1450 East Dares Beach Rd., Prince Frederick, 410-474-3868, www.oldwallvilleschool.org.
    –Sandra Lee Anderson

Oyster Packers at work: Lore and Sons Packing House

“When you shuck oysters, see, I say you’re your own boss, you can work when you feel like it,” explained Audrey Bishop. An unexpected comment, but after World War II, shuckers at the J.C. Lore and Sons Packing House in Solomons were in demand. “If you feel like you want to get down and walk about,” Bishop continued, “you can go down and walk about.” Working the Water, historian Paula Johnson’s 1988 classic on the fisheries of the Patuxent River, tells their story.
    The ghosts of the mostly African American women seem to still be at the packing house, singing hymns to make the time pass. The floor men, both black and white, wheel in oysters and carry out shells.
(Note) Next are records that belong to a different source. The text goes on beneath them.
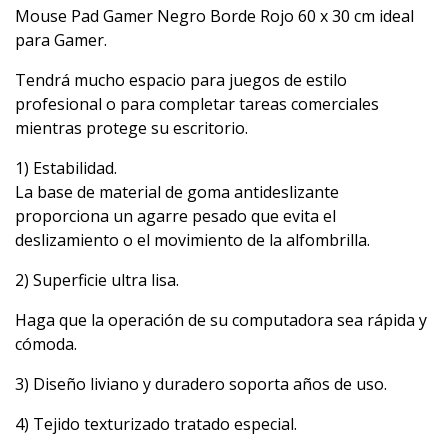
Mouse Pad Gamer Negro Borde Rojo 60 x 30 cm ideal
para Gamer.
Tendrá mucho espacio para juegos de estilo
profesional o para completar tareas comerciales
mientras protege su escritorio.
1) Estabilidad.
La base de material de goma antideslizante
proporciona un agarre pesado que evita el
deslizamiento o el movimiento de la alfombrilla.
2) Superficie ultra lisa.
Haga que la operación de su computadora sea rápida y
cómoda.
3) Diseño liviano y duradero soporta años de uso.
4) Tejido texturizado tratado especial.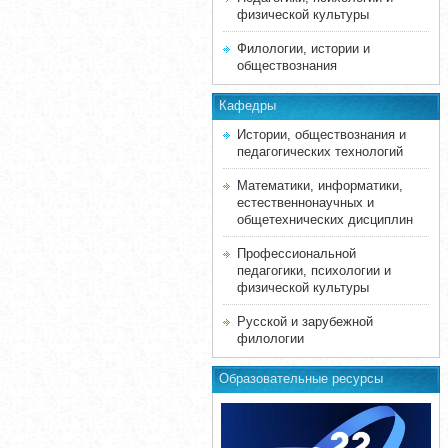
физической культуры
Филологии, истории и
обществознания
Кафедры
Истории, обществознания и
педагогических технологий
Математики, информатики,
естественнонаучных и
общетехнических дисциплин
Профессиональной
педагогики, психологии и
физической культуры
Русской и зарубежной
филологии
Образовательные ресурсы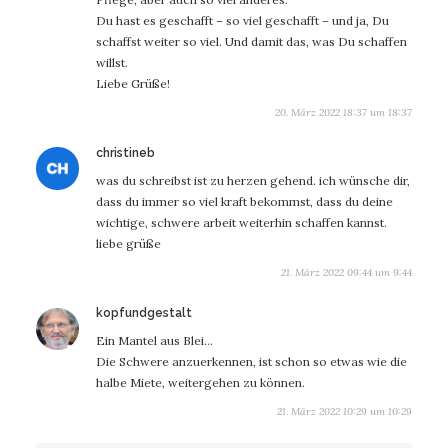
Du hast es geschafft – so viel geschafft – und ja, Du
schaffst weiter so viel. Und damit das, was Du schaffen
willst.
Liebe Grüße!
20. März 2022 18:37 um 18:37
sagt:
christineb
was du schreibst ist zu herzen gehend. ich wünsche dir,
dass du immer so viel kraft bekommst, dass du deine
wichtige, schwere arbeit weiterhin schaffen kannst.
liebe grüße
21. März 2022 09:44 um 9:44
sagt:
kopfundgestalt
Ein Mantel aus Blei…
Die Schwere anzuerkennen, ist schon so etwas wie die
halbe Miete, weitergehen zu können.
21. März 2022 10:29 um 10:29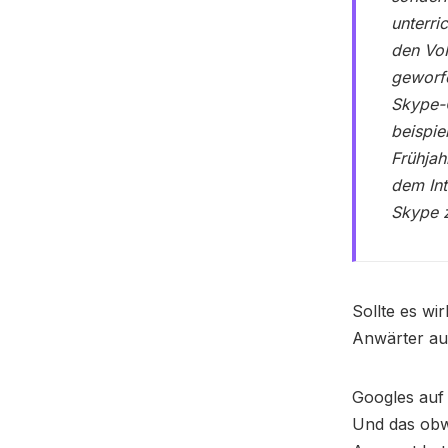
unterri
den VoI
geworfe
Skype-C
beispie
Frühjah
dem Int
Skype 
Sollte es wi
Anwärter auf
Googles auf 
Und das obwo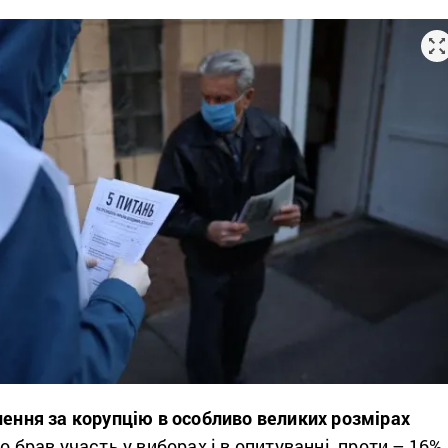
нення за корупцію в особливо великих розмірах
о брав участь у виборах і в опитуванні, проти – 16%.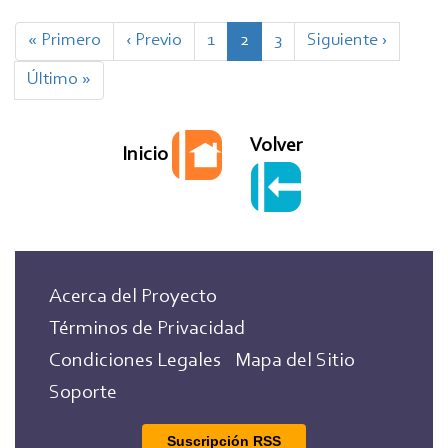
Paginación
Primera
« Primero
Página
‹ Previo
Page
1
Página
2
Page
3
Siguiente
Siguiente ›
página
anterior
actual
página
Última
Último »
página
Volver
Inicio
Acerca del Proyecto
Términos de Privacidad
Condiciones Legales
Mapa del Sitio
Soporte
Suscripción RSS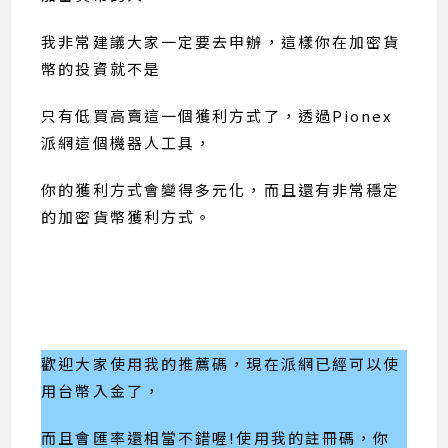
我非常建議大家一定要去申辦，這樣你在加密貨
幣的投資就不是
只有低買高賣這一個獲利方式了，透過Pionex
派網這個機器人工具，
你的獲利方式會變得多元化，而且還有非常穩定
的加密貨幣獲利方式。
歡迎大家使用我的推薦碼，現在派網已經可以使
用台幣入金了，
而且會匯率還相當不錯喔!使用我的註冊碼，你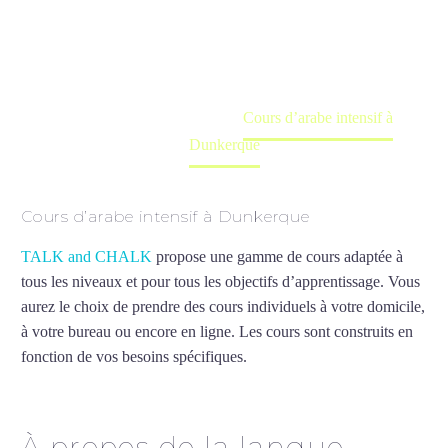
Cours à domicile, dans la salle du professeur ou
en ligne
Accueil
France
Cours d’arabe intensif à
Dunkerque
Cours d’arabe intensif à Dunkerque
TALK and CHALK
propose une gamme de cours adaptée à
tous les niveaux et pour tous les objectifs d’apprentissage. Vous
aurez le choix de prendre des cours individuels à votre domicile,
à votre bureau ou encore en ligne. Les cours sont construits en
fonction de vos besoins spécifiques.
Cours d’arabe intensif à
Dunkerque
À propos de la langue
The manager marks with chalk on the black board, one tally for each gallon from a shucker who might shuck 10 to 15 gallons a day, their wages rising from 25 cents per gallon in 1924 to 50 cents in 1974. Fast shuckers could earn minimum wage. “A lot of people think themselves above shucking oysters … but I just love to make money,” Irma Gross concluded.
    While the shuckers might be at the bottom of the social ladder, their job required intricate skill and knowledge of oysters. The packing house closed in 1978 because quality shuckers became hard to find and the oysters declined.
14430 Solomons Island Rd. Calvert Marine Museum conducts weekend tours beginning in May, with daily tours in June. 410-326-2042.
    –Sandra Lee Anderson

Past Meets Future at CalvART Gallery

Four contemporary Black artists recapitulate the history of African-Americans from the era of tenant farmers to contemporary figures in cultural and political life at CalvArt Galley.
    Tim Hinton of Upper Marlboro focuses on a variety of subjects: a classical cellist; three checkers players concentrating on their board; a man in Sunday suit, contemplating the Bible.
    Hinton is joined this year by painter Arnold Hurley also of Southern Maryland, whose portraits of contemporary figures include President Obama and a stunning girl named Deandrea. CalvArt Gallery artists Ray and Phyllis Noble of Huntingtown also show colorful works of glass and fused glass.
    The Calvert Arts Council assembled the show, which runs into March.
110 S. Solomons Island Rd., Prince Frederick, 410-535-9252, www.calvartgallery.org. W-Su 11am-5pm thru Feb.